I would also like to ask for a moment of time from our parents and guardians, to provide some feedback for us from their perspective. If you are able to take a few minutes to fill out the survey through the link below, we would greatly appreciate it.


While there has been much communication between teachers and admin team over the past months, I would like to add some highlights of goings on about the campuses:

  • The Calculus and Vectors classes have formed a study group, under the guidance of Ms.
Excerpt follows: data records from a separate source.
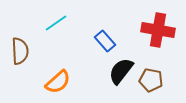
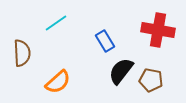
blue rectangle: rotated 10 degrees clockwise
brown semicircle: moved 2 px right, 2 px down
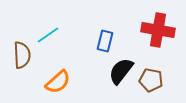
cyan line: moved 8 px left, 12 px down
blue rectangle: rotated 45 degrees clockwise
brown semicircle: moved 2 px down
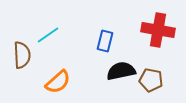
black semicircle: rotated 40 degrees clockwise
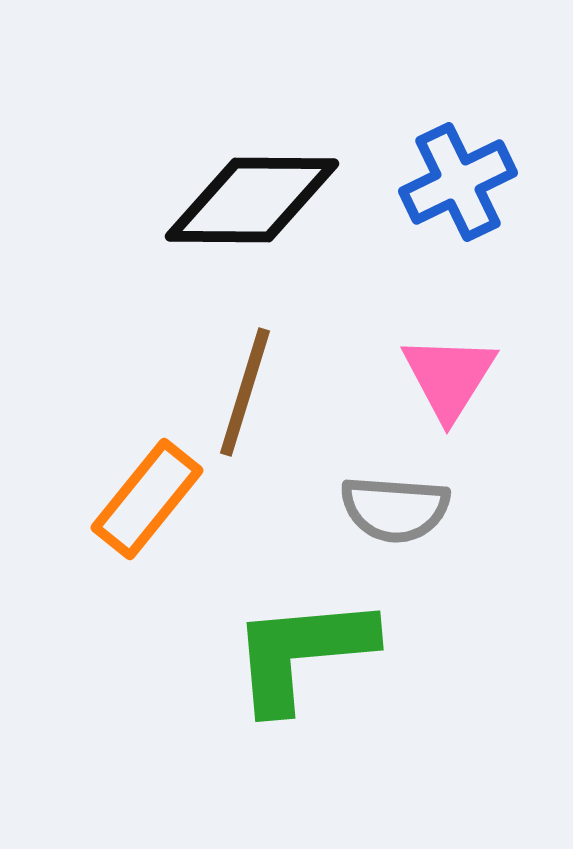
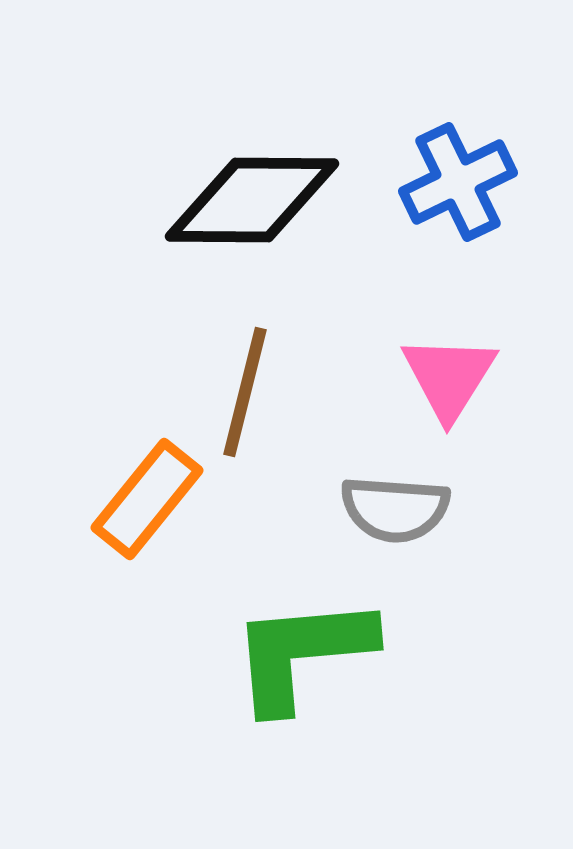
brown line: rotated 3 degrees counterclockwise
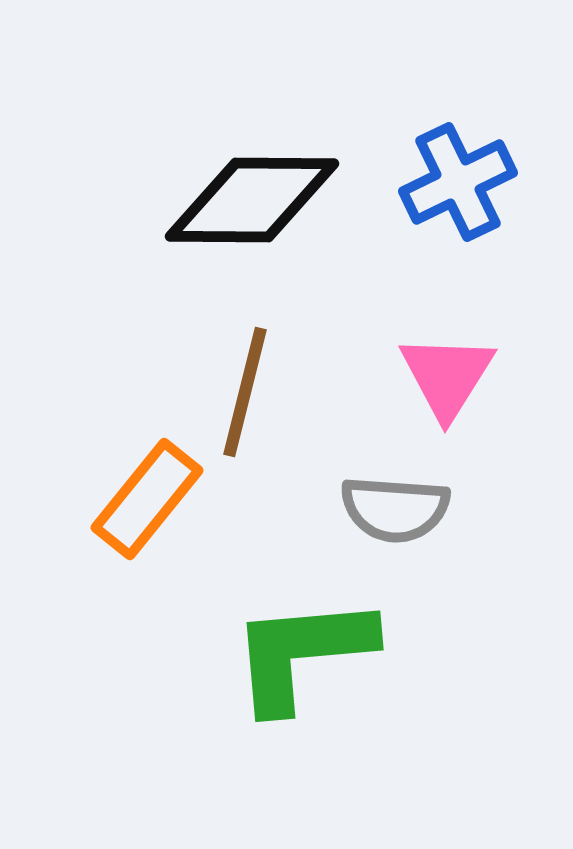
pink triangle: moved 2 px left, 1 px up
Sang, a model that we hope to extend to other subjects as the term progresses.
  • Wednesday afternoon clubs are going strong, with the addition of a student-led debating club which had its inaugural meeting yesterday.
  • The Foundations students have been given a budget to refurbish our rooftop for an eating space during the winter.
  • There are numerous projects amongst the classes and clubs to support COVID-related services in the spirit of the season of giving.
  • In addition to holiday season pick-me-ups scattered throughout the coming weeks, Mike Minicucci will be hosting an alumni talk on life after high school later in the month.
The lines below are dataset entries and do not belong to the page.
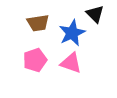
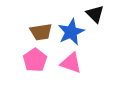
brown trapezoid: moved 3 px right, 9 px down
blue star: moved 1 px left, 1 px up
pink pentagon: rotated 15 degrees counterclockwise
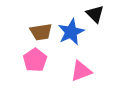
pink triangle: moved 10 px right, 8 px down; rotated 40 degrees counterclockwise
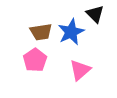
pink triangle: moved 1 px left, 1 px up; rotated 20 degrees counterclockwise
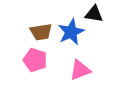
black triangle: moved 1 px left; rotated 36 degrees counterclockwise
pink pentagon: rotated 20 degrees counterclockwise
pink triangle: rotated 20 degrees clockwise
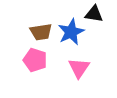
pink triangle: moved 1 px left, 2 px up; rotated 35 degrees counterclockwise
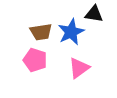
pink triangle: rotated 20 degrees clockwise
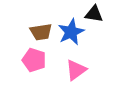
pink pentagon: moved 1 px left
pink triangle: moved 3 px left, 2 px down
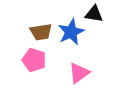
pink triangle: moved 3 px right, 3 px down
More news to come, but with the year now well underway, some serious ideas and initiatives are in the works.

We are eagerly anticipating the return of our first, small cohort of students and staff who have been self-isolating in response to the positive COVID test. They will be returning on Friday, and I am happy to report that all but the original case have tested negative. A huge thanks to Toronto Public Health and this community for their diligent response to this event. It is a great benefit of our structure that we were able to carry on virtually through the period of self-isolation.

With apologies for the lengthy note, I would finally like to provide some staffing updates:

  • We would like to welcome Sam Othman and Hamada Kassam to our Orbit faculty. I have worked with both before at the Mississauga campus, and they are brilliant additions to the team.
  • We have also bid a fond farewell from Yorkville to Peter Kearney. Mr. Kearney has moved to Vancouver with his better half, but remains very much in the Orbit mix in his Chemistry classroom and ongoing service as Vice Principal. He will be offering regular office hours for parents to check in this term, about which you will receive notice shortly.
  • While we will be missing Mr. Kearney’s presence on the second floor at Yorkville, Ms. Pia Munther has been appointed Vice Principal at the physical campus. She will also be taking over some of the guidance duties for our grade 11 class, and will be reaching out on that front in the coming days.
  • Finally, we have said goodbye, for now, to Ms. Jamie Fatigati, who has taken a maternity leave to care for her newborn son Sam. I know I speak for all when I say that Ms. Fatigati’s miraculous teaching will be sorely missed, but not forgotten.

Many thanks for your attention to this wordy note. Hoping the grooves will continue to deepen as we spin through this second term, and as always, please don’t hesitate to reach out should the needle skip off track here and there. It happens to all of us!